Task details → Quote exactly and only this range of lines in the data below: the line that holds "is (879, 2576)." to the line that holds "The width and height of the screenshot is (603, 2351).", both included.

[Saved entries]
──────────
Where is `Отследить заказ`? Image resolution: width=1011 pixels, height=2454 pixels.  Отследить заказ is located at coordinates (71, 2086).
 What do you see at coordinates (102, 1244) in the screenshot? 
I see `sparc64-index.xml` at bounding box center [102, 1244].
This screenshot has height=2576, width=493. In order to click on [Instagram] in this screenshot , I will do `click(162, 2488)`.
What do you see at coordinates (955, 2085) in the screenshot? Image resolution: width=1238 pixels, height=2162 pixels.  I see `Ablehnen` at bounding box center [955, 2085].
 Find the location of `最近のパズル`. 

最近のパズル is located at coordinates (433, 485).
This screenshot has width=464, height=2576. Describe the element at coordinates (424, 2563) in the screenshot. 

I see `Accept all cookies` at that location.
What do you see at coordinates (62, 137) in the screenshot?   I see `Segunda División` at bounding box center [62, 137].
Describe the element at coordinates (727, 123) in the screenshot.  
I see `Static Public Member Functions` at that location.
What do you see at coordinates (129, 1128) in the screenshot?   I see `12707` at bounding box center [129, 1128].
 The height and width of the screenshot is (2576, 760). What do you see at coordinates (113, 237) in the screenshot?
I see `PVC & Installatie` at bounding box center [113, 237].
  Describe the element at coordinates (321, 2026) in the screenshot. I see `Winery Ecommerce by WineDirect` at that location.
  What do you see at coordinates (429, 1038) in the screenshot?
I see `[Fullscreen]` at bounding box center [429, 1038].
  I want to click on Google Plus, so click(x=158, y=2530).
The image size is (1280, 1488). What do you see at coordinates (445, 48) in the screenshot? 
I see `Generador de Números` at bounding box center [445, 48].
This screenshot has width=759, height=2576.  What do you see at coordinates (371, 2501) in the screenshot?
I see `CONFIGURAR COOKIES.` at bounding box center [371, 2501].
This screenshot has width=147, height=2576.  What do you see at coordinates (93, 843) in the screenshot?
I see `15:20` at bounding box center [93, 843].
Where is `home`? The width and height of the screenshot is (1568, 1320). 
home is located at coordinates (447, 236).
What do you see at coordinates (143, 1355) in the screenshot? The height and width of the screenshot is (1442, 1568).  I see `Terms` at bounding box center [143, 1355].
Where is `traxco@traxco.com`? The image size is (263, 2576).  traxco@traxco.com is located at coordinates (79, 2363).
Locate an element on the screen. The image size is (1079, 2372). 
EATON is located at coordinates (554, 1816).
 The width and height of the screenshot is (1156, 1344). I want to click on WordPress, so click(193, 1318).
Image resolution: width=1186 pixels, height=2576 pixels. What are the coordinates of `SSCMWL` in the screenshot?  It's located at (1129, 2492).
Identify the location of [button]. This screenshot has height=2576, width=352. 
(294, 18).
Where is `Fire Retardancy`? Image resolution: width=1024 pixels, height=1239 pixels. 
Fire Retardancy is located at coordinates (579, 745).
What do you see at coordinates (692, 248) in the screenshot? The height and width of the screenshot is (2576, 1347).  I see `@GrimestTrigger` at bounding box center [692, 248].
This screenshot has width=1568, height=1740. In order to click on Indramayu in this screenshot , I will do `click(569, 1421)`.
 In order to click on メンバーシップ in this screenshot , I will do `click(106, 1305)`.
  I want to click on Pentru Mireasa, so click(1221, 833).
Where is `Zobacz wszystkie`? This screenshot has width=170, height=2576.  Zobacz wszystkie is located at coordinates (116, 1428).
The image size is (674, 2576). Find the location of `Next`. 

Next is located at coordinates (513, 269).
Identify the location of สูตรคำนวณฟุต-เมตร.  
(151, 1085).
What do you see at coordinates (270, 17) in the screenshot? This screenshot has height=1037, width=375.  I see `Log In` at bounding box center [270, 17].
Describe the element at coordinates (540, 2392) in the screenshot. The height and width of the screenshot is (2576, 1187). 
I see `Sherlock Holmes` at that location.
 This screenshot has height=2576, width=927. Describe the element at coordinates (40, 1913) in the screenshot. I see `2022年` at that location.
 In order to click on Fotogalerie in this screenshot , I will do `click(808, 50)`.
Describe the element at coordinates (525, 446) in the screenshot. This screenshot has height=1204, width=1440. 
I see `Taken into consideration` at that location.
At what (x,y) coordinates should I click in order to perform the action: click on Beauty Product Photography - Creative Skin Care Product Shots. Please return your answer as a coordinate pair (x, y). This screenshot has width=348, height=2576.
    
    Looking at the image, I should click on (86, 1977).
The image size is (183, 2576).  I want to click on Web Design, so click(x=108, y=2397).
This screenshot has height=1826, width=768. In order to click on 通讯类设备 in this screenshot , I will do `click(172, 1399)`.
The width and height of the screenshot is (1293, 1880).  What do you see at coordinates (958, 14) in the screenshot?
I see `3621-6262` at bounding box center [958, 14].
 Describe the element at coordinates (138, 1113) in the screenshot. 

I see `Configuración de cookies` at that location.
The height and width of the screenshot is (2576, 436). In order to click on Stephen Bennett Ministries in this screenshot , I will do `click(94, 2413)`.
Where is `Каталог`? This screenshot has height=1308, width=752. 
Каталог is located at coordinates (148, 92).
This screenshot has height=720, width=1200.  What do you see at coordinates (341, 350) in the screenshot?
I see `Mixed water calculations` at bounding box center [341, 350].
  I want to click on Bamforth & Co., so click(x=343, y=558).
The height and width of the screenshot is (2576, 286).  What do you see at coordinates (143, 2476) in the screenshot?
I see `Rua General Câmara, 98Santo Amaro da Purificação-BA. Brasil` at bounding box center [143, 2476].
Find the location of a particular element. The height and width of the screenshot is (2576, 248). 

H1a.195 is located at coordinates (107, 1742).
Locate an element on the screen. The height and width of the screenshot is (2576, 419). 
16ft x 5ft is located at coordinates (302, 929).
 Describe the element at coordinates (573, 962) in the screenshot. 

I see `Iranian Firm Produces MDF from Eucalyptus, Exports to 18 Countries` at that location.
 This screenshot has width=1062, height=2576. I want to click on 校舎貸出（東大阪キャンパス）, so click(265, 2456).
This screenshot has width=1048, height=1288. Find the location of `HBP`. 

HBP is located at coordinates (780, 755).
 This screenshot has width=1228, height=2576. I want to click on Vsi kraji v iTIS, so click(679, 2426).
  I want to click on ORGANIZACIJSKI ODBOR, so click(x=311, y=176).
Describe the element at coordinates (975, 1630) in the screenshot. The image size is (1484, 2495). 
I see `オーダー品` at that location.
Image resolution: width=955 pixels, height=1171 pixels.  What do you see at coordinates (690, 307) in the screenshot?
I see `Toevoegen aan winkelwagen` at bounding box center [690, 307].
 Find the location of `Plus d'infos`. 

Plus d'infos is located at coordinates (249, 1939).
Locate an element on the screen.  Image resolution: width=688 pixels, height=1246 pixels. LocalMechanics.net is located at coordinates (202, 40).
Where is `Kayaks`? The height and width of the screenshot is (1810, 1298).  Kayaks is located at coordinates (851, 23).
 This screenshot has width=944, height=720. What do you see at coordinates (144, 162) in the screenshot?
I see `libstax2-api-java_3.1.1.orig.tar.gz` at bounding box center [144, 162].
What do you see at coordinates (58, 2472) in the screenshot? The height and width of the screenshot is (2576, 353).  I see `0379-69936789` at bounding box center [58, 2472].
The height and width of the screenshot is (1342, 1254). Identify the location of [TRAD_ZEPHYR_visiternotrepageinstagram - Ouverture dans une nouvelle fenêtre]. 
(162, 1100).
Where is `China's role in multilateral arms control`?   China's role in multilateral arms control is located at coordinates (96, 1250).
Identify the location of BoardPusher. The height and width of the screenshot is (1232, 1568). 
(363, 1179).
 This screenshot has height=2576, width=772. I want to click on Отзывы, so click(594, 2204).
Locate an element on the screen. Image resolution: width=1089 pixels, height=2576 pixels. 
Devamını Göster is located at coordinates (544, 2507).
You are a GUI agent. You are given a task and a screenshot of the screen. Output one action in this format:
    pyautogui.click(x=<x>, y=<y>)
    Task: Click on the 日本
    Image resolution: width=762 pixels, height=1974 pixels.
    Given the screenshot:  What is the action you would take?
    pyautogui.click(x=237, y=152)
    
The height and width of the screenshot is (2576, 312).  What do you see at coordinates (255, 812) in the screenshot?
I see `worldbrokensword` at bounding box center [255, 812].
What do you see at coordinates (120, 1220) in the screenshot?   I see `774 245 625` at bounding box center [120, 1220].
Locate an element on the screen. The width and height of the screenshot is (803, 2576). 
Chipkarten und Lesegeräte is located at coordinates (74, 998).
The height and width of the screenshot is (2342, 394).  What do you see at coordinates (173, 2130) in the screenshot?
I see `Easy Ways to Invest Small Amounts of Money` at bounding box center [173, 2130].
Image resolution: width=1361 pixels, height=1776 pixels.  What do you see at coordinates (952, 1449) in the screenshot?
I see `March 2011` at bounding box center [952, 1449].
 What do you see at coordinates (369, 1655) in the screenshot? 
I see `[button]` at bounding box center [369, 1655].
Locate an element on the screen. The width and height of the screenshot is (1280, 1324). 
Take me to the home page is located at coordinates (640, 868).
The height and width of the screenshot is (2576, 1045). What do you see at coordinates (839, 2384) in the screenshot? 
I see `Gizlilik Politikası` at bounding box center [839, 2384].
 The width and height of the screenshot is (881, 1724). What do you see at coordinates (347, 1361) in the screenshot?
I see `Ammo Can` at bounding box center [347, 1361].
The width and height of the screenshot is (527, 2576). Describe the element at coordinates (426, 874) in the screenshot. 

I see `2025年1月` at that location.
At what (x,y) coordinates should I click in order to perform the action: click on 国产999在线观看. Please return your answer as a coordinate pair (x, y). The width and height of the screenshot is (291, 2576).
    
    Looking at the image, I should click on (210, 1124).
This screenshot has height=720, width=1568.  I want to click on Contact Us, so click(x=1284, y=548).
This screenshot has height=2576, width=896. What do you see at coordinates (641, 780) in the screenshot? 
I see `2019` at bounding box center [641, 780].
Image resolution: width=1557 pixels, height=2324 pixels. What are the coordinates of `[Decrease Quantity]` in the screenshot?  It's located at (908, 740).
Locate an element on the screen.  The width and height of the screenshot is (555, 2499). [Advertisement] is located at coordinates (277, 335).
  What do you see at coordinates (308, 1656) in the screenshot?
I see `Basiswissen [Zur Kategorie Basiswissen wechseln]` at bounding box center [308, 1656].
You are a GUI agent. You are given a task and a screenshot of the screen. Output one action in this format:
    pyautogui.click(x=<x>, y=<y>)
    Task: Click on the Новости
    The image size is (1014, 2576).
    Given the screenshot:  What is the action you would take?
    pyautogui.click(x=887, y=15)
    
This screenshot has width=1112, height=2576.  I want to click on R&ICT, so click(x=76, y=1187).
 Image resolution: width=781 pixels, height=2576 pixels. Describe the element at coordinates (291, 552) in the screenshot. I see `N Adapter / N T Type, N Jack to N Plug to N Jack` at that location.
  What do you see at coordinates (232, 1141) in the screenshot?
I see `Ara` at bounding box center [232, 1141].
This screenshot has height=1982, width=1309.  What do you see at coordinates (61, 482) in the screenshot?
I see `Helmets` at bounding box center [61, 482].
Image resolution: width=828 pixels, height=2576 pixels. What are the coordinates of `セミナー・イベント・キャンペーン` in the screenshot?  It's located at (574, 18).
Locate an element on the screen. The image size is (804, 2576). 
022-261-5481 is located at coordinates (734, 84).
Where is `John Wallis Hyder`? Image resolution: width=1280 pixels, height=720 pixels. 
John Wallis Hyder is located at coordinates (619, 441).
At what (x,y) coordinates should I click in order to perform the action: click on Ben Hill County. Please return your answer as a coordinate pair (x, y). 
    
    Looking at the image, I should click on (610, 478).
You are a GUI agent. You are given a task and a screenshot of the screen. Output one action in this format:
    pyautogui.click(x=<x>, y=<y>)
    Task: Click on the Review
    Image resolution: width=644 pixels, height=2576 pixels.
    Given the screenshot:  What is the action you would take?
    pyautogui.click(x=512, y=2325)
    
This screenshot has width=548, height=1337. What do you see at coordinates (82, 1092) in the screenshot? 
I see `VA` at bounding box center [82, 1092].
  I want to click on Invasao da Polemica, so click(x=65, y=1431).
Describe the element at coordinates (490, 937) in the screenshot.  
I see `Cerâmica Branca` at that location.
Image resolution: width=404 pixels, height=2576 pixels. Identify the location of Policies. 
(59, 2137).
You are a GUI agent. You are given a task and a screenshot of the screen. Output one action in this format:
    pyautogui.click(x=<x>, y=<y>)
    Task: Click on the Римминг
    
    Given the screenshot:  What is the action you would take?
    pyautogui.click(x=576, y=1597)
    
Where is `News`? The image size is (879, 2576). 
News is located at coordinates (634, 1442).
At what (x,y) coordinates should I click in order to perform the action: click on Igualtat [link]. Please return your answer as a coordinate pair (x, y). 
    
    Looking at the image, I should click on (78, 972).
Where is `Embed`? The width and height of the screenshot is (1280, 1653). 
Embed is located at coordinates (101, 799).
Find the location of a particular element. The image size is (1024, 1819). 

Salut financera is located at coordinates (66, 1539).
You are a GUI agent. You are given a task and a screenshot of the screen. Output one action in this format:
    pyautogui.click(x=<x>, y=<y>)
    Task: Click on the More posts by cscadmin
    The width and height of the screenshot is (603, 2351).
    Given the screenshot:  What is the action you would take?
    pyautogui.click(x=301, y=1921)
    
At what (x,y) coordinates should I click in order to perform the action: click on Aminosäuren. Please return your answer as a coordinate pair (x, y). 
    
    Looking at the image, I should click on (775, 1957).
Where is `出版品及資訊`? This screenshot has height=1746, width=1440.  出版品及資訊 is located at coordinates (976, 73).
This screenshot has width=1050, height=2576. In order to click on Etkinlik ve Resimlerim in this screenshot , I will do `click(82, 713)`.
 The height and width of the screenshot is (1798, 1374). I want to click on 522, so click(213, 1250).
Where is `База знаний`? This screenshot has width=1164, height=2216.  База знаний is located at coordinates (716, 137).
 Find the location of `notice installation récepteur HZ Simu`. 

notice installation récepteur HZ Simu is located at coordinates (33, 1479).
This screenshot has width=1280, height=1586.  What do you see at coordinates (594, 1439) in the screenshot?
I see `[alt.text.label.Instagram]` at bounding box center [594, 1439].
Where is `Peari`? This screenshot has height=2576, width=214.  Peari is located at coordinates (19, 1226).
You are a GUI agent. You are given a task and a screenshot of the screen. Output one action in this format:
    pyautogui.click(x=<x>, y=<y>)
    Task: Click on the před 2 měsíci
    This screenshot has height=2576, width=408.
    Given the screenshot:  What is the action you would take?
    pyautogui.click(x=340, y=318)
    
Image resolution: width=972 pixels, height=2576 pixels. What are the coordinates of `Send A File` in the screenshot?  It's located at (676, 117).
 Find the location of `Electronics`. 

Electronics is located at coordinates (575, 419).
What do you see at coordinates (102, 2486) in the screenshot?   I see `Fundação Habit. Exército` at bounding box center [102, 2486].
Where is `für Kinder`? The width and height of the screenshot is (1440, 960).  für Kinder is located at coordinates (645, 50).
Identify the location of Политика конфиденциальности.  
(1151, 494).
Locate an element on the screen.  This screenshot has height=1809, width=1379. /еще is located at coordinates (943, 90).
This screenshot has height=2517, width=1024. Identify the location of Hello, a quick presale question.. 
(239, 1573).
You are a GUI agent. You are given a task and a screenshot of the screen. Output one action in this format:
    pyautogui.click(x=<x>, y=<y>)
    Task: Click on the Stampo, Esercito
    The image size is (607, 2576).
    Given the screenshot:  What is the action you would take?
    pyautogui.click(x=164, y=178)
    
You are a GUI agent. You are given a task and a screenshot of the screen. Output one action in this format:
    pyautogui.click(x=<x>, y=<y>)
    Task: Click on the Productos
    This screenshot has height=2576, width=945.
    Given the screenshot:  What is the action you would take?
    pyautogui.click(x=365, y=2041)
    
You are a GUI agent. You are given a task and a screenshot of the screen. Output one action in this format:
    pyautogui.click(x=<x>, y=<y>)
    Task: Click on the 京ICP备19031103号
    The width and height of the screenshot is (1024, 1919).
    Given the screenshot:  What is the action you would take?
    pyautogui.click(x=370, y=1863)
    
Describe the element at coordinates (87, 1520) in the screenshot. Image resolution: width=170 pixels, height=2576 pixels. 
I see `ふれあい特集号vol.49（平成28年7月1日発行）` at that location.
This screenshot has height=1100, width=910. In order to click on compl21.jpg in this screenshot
──────────
Response to the exercise →
Where is `News`? The image size is (879, 2576). 
News is located at coordinates (634, 1442).
At what (x,y) coordinates should I click in order to perform the action: click on Igualtat [link]. Please return your answer as a coordinate pair (x, y). 
    
    Looking at the image, I should click on (78, 972).
Where is `Embed`? The width and height of the screenshot is (1280, 1653). 
Embed is located at coordinates (101, 799).
Find the location of a particular element. The image size is (1024, 1819). 

Salut financera is located at coordinates (66, 1539).
You are a GUI agent. You are given a task and a screenshot of the screen. Output one action in this format:
    pyautogui.click(x=<x>, y=<y>)
    Task: Click on the More posts by cscadmin
    The width and height of the screenshot is (603, 2351).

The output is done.